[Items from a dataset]
= Beginning of Section =

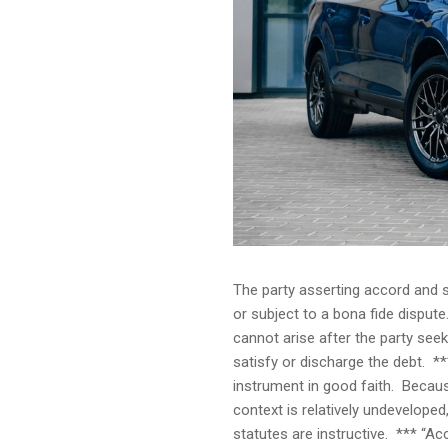
The party asserting accord and s
or subject to a bona fide disput
cannot arise after the party see
satisfy or discharge the debt. *
instrument in good faith. Becaus
context is relatively undeveloped
statutes are instructive. *** “Ac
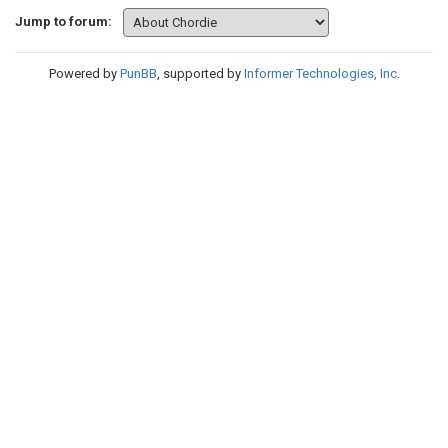
Jump to forum:
Powered by
PunBB
, supported by
Informer Technologies, Inc
.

= End of Section =

> _Instructions for the task_: Print the entries again exactly as they appear above. Do not print the pictures.

> _Response_:
The party asserting accord and s
or subject to a bona fide disput
cannot arise after the party see
satisfy or discharge the debt. *
instrument in good faith. Becaus
context is relatively undeveloped
statutes are instructive. *** “Ac
Jump to forum:
Powered by
PunBB
, supported by
Informer Technologies, Inc
.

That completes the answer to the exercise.